Of course, Kaaleppi doesn't want that the police becomes aware of his business. For this reason, he always chooses a route that is not suspicious.

A route is suspicious if it contains a double cycle. A double cycle is a route of form x \rightarrow R \rightarrow x \rightarrow R \rightarrow x where x is a crossing and R is a route where each crossing is dictinct and other than x. Note that R may consist of only one crossing.

For example, the route 2 \rightarrow 3 \rightarrow 6 \rightarrow 4 \rightarrow 3 \rightarrow 6 \rightarrow 4 \rightarrow 3 \rightarrow 1 \rightarrow 6 is suspicious because we can choose x=3 and R=6 \rightarrow 4.

Your task is to calculate the number of possible routes for Kaaleppi, i.e., the number of routes that contain at least two crossings and are not suspicious.

Input

The first input line contains integers n and m: the number of crossings and the number of streets. The crossings are numbered 1,2,\ldots,n.

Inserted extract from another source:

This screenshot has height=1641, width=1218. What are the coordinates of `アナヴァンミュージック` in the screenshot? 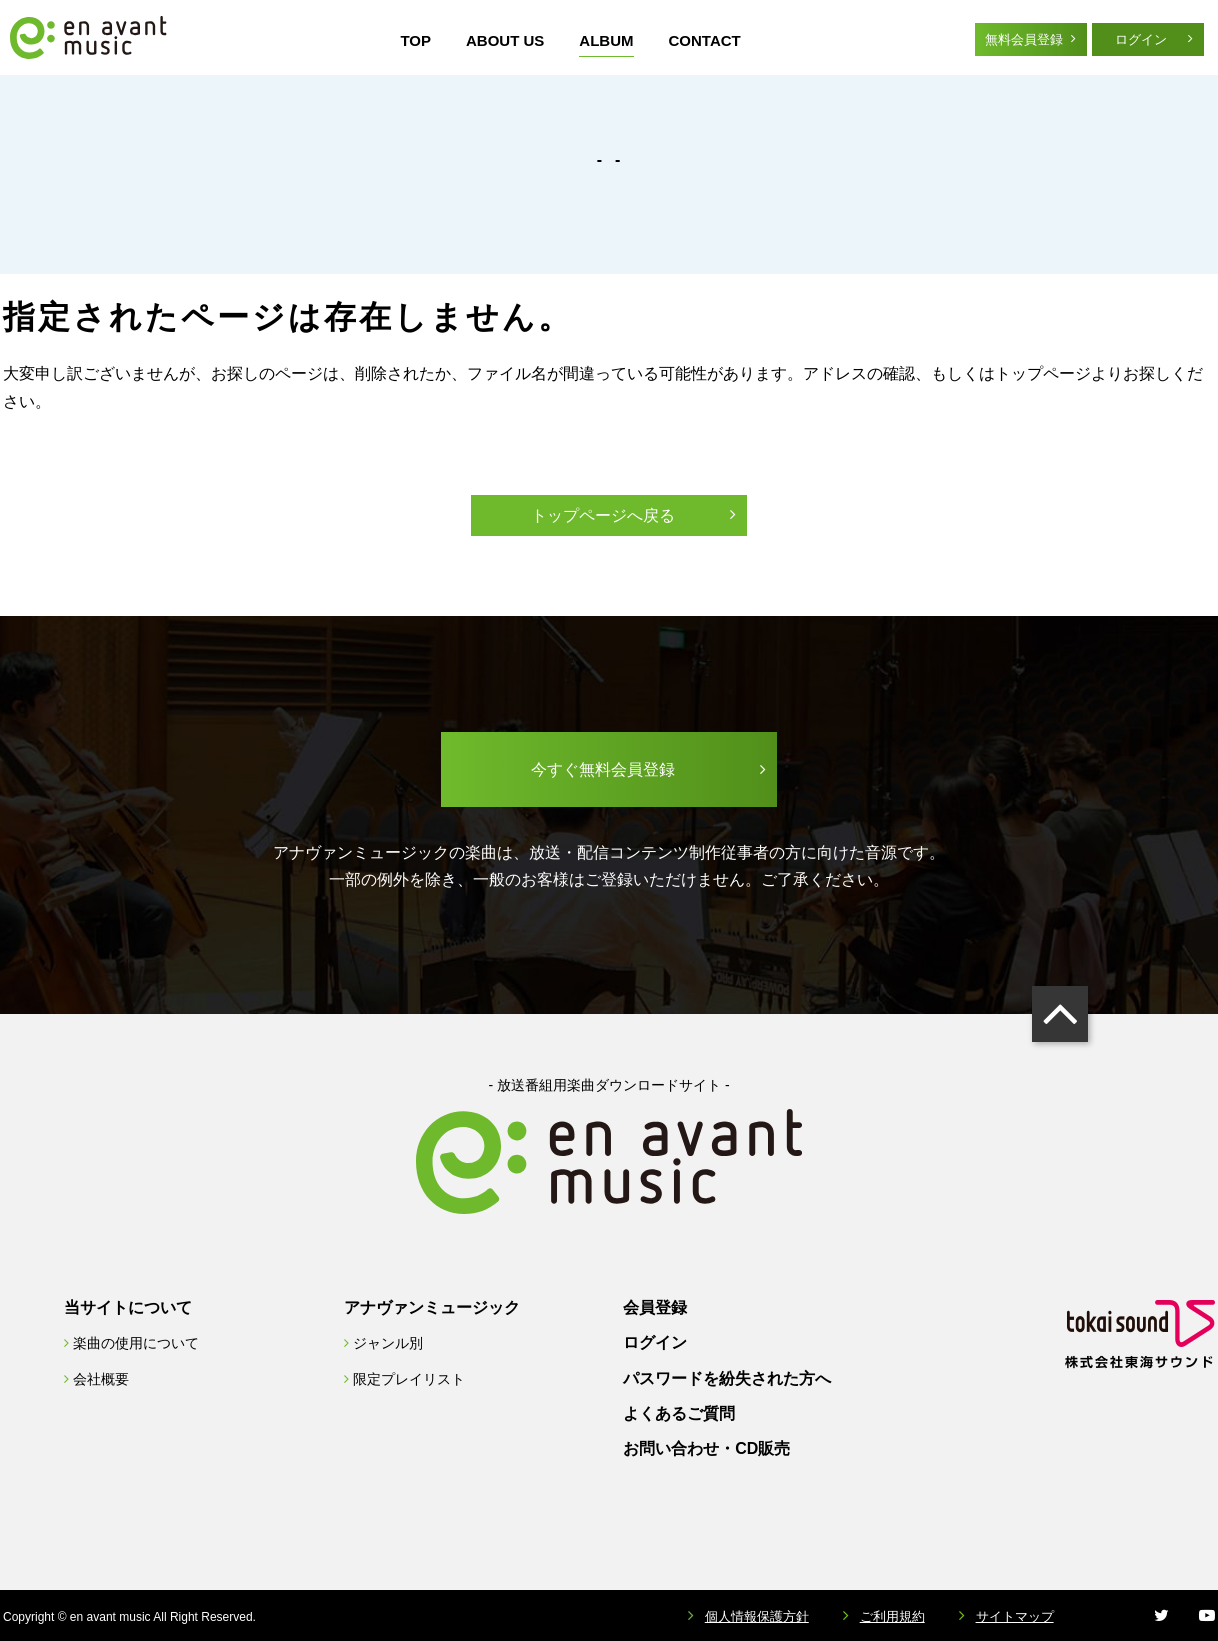 It's located at (432, 1307).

After this, there are m lines that describe the streets. Each line contains two integers a and b. This means that there is a one-way street from a to b.

Output

Output the number of possible routes modulo 10^9+7. If the number is infinite, output infinite.

Constraints

• 2 \le n \le 10^5
• 1 \le m \le 2 \cdot 10^5
• 1 \le a, b \le n

Example

Input:

4 4
1 2
2 3
3 4
4 2

Output:

21

Input:

5 6
1 2
1 3
1 4
2 4
3 4
4 5

Output:

13

Input:

3 4
1 2
2 1
2 3
3 2

Output:

infinite